● Work to complete
Below are the records; give again exactly the line with "temporada navideña", the line with "Кресла в гостиную", and each line that lies between them, and nothing besides.
Data below:
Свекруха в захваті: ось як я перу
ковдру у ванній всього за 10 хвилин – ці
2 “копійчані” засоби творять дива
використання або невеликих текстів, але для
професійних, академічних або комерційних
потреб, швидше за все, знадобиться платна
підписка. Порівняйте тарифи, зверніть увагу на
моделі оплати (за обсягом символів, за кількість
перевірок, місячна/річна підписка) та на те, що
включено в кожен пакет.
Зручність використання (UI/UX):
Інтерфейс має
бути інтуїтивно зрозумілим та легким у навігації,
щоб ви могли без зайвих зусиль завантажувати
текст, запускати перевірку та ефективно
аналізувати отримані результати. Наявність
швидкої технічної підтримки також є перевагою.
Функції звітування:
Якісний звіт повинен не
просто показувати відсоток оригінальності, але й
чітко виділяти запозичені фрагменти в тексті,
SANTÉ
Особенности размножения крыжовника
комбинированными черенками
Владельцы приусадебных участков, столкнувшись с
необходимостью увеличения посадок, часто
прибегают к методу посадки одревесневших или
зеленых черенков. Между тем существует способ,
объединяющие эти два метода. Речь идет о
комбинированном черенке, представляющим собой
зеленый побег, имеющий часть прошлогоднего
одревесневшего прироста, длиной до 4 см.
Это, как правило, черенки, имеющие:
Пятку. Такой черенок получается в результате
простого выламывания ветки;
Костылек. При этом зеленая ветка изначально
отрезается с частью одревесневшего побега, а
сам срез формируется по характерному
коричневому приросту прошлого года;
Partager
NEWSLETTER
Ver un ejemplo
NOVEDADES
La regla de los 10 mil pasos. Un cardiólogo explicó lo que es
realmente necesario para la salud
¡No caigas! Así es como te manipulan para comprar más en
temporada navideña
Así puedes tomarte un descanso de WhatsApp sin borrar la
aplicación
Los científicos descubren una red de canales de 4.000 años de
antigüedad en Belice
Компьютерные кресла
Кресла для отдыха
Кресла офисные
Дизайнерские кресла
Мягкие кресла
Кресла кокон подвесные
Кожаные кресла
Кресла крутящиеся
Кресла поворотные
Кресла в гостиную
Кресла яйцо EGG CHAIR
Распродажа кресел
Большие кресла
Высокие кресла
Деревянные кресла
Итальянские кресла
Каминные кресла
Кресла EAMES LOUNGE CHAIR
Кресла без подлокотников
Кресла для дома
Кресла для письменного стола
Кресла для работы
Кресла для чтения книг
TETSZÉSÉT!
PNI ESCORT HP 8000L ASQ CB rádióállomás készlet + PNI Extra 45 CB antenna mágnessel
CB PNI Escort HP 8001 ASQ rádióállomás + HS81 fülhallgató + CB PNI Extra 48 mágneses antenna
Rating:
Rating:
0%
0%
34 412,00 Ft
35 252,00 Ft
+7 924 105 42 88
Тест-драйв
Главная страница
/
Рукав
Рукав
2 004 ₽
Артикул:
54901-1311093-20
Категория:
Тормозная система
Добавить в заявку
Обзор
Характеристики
End of Data.
● Answer to the exercise
temporada navideña
Así puedes tomarte un descanso de WhatsApp sin borrar la
aplicación
Los científicos descubren una red de canales de 4.000 años de
antigüedad en Belice
Компьютерные кресла
Кресла для отдыха
Кресла офисные
Дизайнерские кресла
Мягкие кресла
Кресла кокон подвесные
Кожаные кресла
Кресла крутящиеся
Кресла поворотные
Кресла в гостиную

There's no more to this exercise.